Bulgur’s storage isn’t a headache. And when stored correctly, it will stay fresh for more than a year.
If your bulgur is uncooked and kept in an air-tight container, storing it at room temperature would be a bad idea.
However, cooked leftover bulgur should be kept in a tight-fitting container in the refrigerator.
Sadly, you don’t have much time, as discarding it after three to four days is recommended.
The shelf life of cooked bulgur might stay much longer, but it isn’t like the raw freezer storage that can last up to a year.
Where Can You Find Couscous In The Grocery Store?
Finding couscous in the grocery could be challenging, especially if you’re unfamiliar with that store.

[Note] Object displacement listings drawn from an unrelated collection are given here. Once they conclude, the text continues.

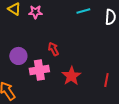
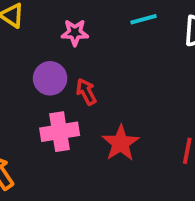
pink star: (35, 12) -> (75, 33), moved
purple circle: (18, 56) -> (50, 78), moved

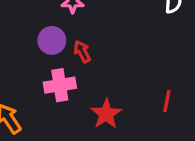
red star: (121, 143) -> (106, 114), moved

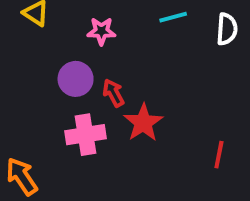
red star: (106, 114) -> (143, 123), moved

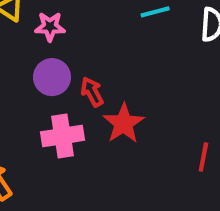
pink star: (101, 31) -> (50, 27), moved

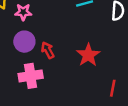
red star: (124, 123) -> (88, 55), moved

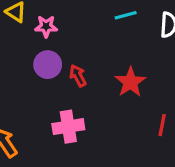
pink cross: (31, 76) -> (68, 127), moved

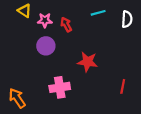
red arrow: (78, 76) -> (66, 25), moved
red star: (130, 82) -> (87, 62), moved, turned -30

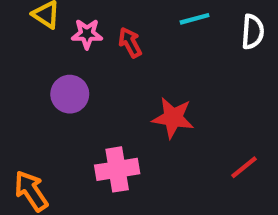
purple circle: (46, 46) -> (70, 94), moved
red line: (123, 86) -> (244, 167), turned 40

But don’t worry, as every grocer will likely keep couscous in the grain aisle.
There you will find anything quick-cooking rice, pre-seasoned rice mixtures, and unusual grains.
Next is to wander around the foreign aisle’s Middle Eastern and kosher food sections.
The healthy food section is another place worth trying.
But if all else fails, the bulk aisle might be your final resort if you need help finding it there.
How Is Bulgur Made?
Whole wheat groats are partially boiled until they crack, dried in the sun, and ground into various sizes to make bulgur.
Commercially produced bulgur is parboiled, oven-dried, mechanically processed, and divided into several grades.
How Is Couscous Made?
To produce couscous, coarsely ground durum wheat (semolina) is commonly soaked and combined with fine wheat flour until tiny, rounded granules of pasta dough are formed.
These little pasta balls are then allowed to dry for several hours before being quickly steamed to prepare them.
The majority of couscous sold in grocery stores is described as “instant” or “quick cooking,” It has been partly steamed to reduce cooking time by half.
Couscous is typically combined with water and olive oil in Morocco, Algeria, and Tunisia before being cooked over a simmering stew for taste.
Can I Replace Bulgur With Couscous?
Due to their shared similarities in appearance and slightly in flavor, whole wheat couscous may be an alternative whenever you’re in a pinch.
You can add it to roasted vegetables or salads.
And don’t forget its milder flavor, which makes it ideal not to subdue the other ingredients. Moreover, it has more protein and fiber.
My final thought about couscous vs bulgur is that there’s not much difference.
The majority of differences are due to individual subjective tastes and cooking times.
Although bulgur tends to be sweeter with a touch more depth of flavor and fiber, couscous has a more prosperous, baked flavor.
However, bulgur is superior when choosing a pasta substitute because it has more fiber, magnesium, iron, and zinc.
And because it has already been partially cooked, you can prepare it quickly. This is a plus if you’re rather pressed for time over dinner.